The Latin Morph program was mounted on an IBM mainframe here by
Eva Thury, who has used it in connection with her project on the
Latin Milton. I have not yet worked with the package, or her
results, but at least in principle, it is availabe to anyone
interested. Similarly the texts (I can supply a list at some
point; some Spinoza and Descartes is included). Our only real problem
at CCAT is time and staff (i.e. time and money).

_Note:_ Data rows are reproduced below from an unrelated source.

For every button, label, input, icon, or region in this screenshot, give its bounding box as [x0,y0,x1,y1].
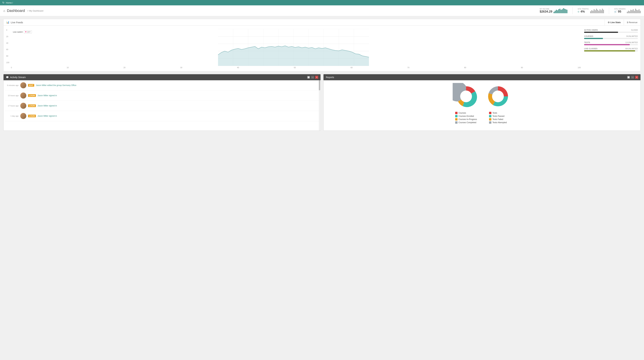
reports-minimize-button[interactable]: ⬜ [627,76,630,79]
main-content: 📊 Live Feeds ⊙ Live Stats $ Revenue Live… [0,16,644,133]
activity-badge: LOGIN [28,94,36,97]
activity-time: 15 hours ago [5,94,18,96]
activity-icon: 💬 [6,76,9,79]
stat-live-classes: LIVE CLASSES 90/Unlimited [584,48,638,51]
legend-label: Courses Enrolled [458,115,474,117]
page-title: Dashboard [7,8,25,13]
site-orders-chart [627,8,641,13]
courses-label: COURSES [584,35,593,37]
orders-icon: 🛒 [614,10,617,13]
active-users-fill [584,32,618,33]
courses-fill [584,38,603,39]
header-stats: MY INCOME $2634.29 SITE TRAF [540,7,641,14]
header-left: ⌂ Dashboard > My Dashboard [3,8,43,13]
tests-fill [584,44,630,45]
reports-title: Reports [326,76,334,79]
courses-value: 9/Unlimited [626,35,638,37]
chart-x-labels: 0 10 20 30 40 50 60 70 80 90 100 [11,66,581,68]
live-feeds-panel: 📊 Live Feeds ⊙ Live Stats $ Revenue Live… [3,19,641,71]
switch-off-label: OFF [27,31,31,33]
tests-donut-wrap: Tests Tests Passed Tests Failed [484,83,511,124]
refresh-icon[interactable]: ↻ [2,1,4,4]
switch-x-icon: ✕ [25,31,26,33]
chart-area: Live switch ✕ OFF 100 80 60 40 [4,26,640,71]
legend-color [489,118,492,120]
live-feeds-header: 📊 Live Feeds ⊙ Live Stats $ Revenue [4,19,640,26]
svg-marker-15 [218,46,369,66]
scrollbar-thumb[interactable] [319,80,320,90]
activity-text: Jason Miller signed in [38,115,57,117]
courses-donut [453,83,480,110]
legend-color [455,115,458,117]
chart-stats-right: ACTIVE USERS 51/2000 COURSES 9/Unlimited [584,27,638,68]
area-chart [6,29,581,66]
stat-active-users: ACTIVE USERS 51/2000 [584,29,638,33]
tests-bar [584,44,638,45]
reports-body: Courses Courses Enrolled Courses In-Prog… [324,80,640,126]
chart-icon: 📊 [6,21,10,24]
legend-item: Tests [489,112,507,114]
site-traffic-chart [590,8,604,13]
live-feeds-title: 📊 Live Feeds [4,19,26,25]
live-feeds-tabs: ⊙ Live Stats $ Revenue [604,19,640,25]
avatar [20,82,26,88]
close-button[interactable]: ✕ [315,76,318,79]
activity-item: 6 minutes ago EDIT Jason Miller edited t… [5,80,319,90]
legend-label: Tests Attempted [492,121,507,124]
tests-value: 11/Unlimited [625,41,638,43]
activity-stream-controls: ⬜ — ✕ [307,76,318,79]
tab-live-stats[interactable]: ⊙ Live Stats [604,19,624,25]
live-classes-label: LIVE CLASSES [584,48,598,50]
activity-stream-header: 💬 Activity Stream ⬜ — ✕ [4,74,320,80]
avatar [20,103,26,109]
activity-badge: LOGIN [28,115,36,117]
legend-item: Courses In-Progress [455,118,477,120]
live-classes-fill [584,50,635,51]
avatar [20,113,26,119]
breadcrumb: Home / [6,1,13,4]
active-users-label: ACTIVE USERS [584,29,598,31]
chart-y-labels: 100 80 60 40 20 0 [6,29,10,63]
legend-color [455,121,458,124]
my-income-label: MY INCOME [540,8,552,10]
legend-color [489,112,492,114]
legend-color [455,118,458,120]
svg-point-17 [492,90,504,102]
activity-time: 1 day ago [5,115,18,117]
active-users-value: 51/2000 [631,29,638,31]
activity-stream-header-left: 💬 Activity Stream [6,76,26,79]
legend-label: Courses In-Progress [458,118,477,120]
legend-item: Courses Enrolled [455,115,477,117]
site-traffic-block: SITE TRAFFIC ⊙ 4% [578,8,604,13]
reports-close-button[interactable]: ✕ [635,76,638,79]
legend-item: Tests Passed [489,115,507,117]
activity-item: 17 hours ago LOGIN Jason Miller signed i… [5,101,319,111]
live-switch-button[interactable]: ✕ OFF [24,30,32,33]
legend-label: Tests [492,112,497,114]
legend-label: Courses [458,112,466,114]
legend-label: Tests Failed [492,118,503,120]
legend-item: Courses Completed [455,121,477,124]
traffic-icon: ⊙ [578,10,580,13]
tests-legend: Tests Tests Passed Tests Failed [489,112,507,124]
reports-collapse-button[interactable]: — [631,76,634,79]
tab-revenue[interactable]: $ Revenue [624,19,640,25]
reports-controls: ⬜ — ✕ [627,76,638,79]
activity-badge: EDIT [28,84,34,87]
legend-color [455,112,458,114]
minimize-button[interactable]: ⬜ [307,76,310,79]
my-income-value: $2634.29 [540,10,552,13]
activity-item: 1 day ago LOGIN Jason Miller signed in [5,111,319,121]
scrollbar-track [319,80,320,131]
stat-courses: COURSES 9/Unlimited [584,35,638,39]
activity-text: Jason Miller edited the group Germany Of… [36,84,76,86]
svg-point-16 [460,90,472,102]
stat-tests: TESTS 11/Unlimited [584,41,638,45]
collapse-button[interactable]: — [311,76,314,79]
activity-badge: LOGIN [28,104,36,107]
live-classes-value: 90/Unlimited [625,48,638,50]
chart-container: Live switch ✕ OFF 100 80 60 40 [6,29,581,68]
activity-time: 6 minutes ago [5,84,18,86]
reports-header-left: Reports [326,76,334,79]
activity-time: 17 hours ago [5,105,18,107]
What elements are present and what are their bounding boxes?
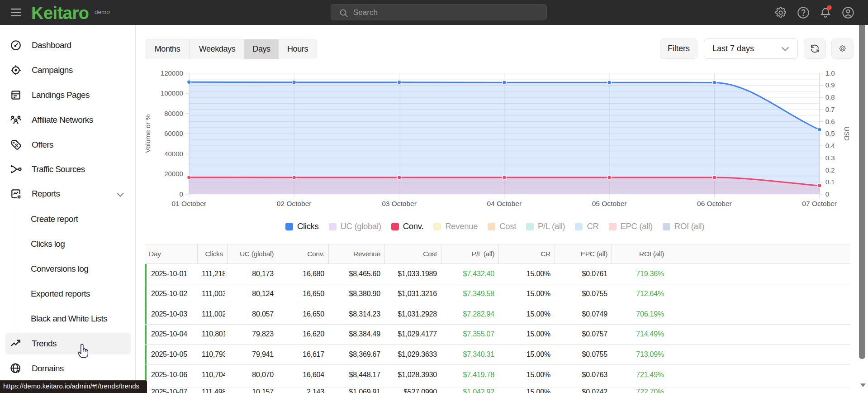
svg-text:07 October: 07 October bbox=[802, 200, 837, 207]
svg-text:0.5: 0.5 bbox=[825, 129, 835, 137]
svg-text:05 October: 05 October bbox=[592, 200, 627, 207]
svg-text:0.6: 0.6 bbox=[825, 118, 835, 125]
svg-text:0.4: 0.4 bbox=[825, 142, 835, 149]
svg-text:0.8: 0.8 bbox=[825, 93, 835, 101]
svg-text:0.7: 0.7 bbox=[825, 105, 835, 113]
svg-text:S: S bbox=[14, 143, 19, 149]
svg-text:Volume or %: Volume or % bbox=[144, 114, 152, 153]
svg-text:80000: 80000 bbox=[164, 110, 183, 117]
svg-text:04 October: 04 October bbox=[487, 200, 522, 207]
svg-text:0.2: 0.2 bbox=[825, 166, 835, 174]
svg-text:60000: 60000 bbox=[164, 129, 183, 137]
svg-text:0: 0 bbox=[825, 190, 829, 198]
svg-text:03 October: 03 October bbox=[382, 200, 417, 207]
svg-text:01 October: 01 October bbox=[172, 200, 207, 207]
svg-text:120000: 120000 bbox=[161, 69, 183, 77]
svg-text:100000: 100000 bbox=[161, 89, 183, 97]
svg-text:40000: 40000 bbox=[164, 150, 183, 158]
svg-text:0: 0 bbox=[180, 190, 183, 198]
svg-text:1.0: 1.0 bbox=[825, 69, 835, 77]
svg-text:USD: USD bbox=[843, 126, 851, 141]
svg-text:0.1: 0.1 bbox=[825, 178, 835, 186]
svg-text:02 October: 02 October bbox=[277, 200, 312, 207]
svg-text:06 October: 06 October bbox=[697, 200, 732, 207]
svg-text:0.9: 0.9 bbox=[825, 81, 835, 89]
svg-text:20000: 20000 bbox=[164, 170, 183, 177]
svg-text:0.3: 0.3 bbox=[825, 154, 835, 162]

(4) At CCAT, we also developed a program (on the old IBYCUS) for
identifying illegitimate forms in any language for which lists of
legitimate forms were available. We did a Latin list, using the
LASLA materials plus our work on the Vulgate and some Christian
Patristic texts. That list is included on the PHI/CCAT CD-ROM
if anyone wants to use it. It can be offloaded to diskette or
distributed on tape as well.

Hope this will be of help. Much else could also be added.
I don't think the picture is as grim as Elli suggested, although
it is certainly better for IBYCUS users in some respects than
for other micro-computists. Mainframers are also in relatively
better shape.

Bob
(2) --------------------------------------------------------------16----
Date: Mon, 13 Mar 89 17:16:31 EST
From: Joseph Raben <JQRBH@CUNYVM>
Subject: Re: more Latin texts (40)

A database of Nordic Neo-Latin literature is being compiled by the
Inter-Nordic Research Project conducted by Marianne Alenius and Karen
Skovgaard-Petersen, Department of Classical Philology, University of
Copenhagen, Njalsgade 94, 2300 Copenhagen S, Denmark.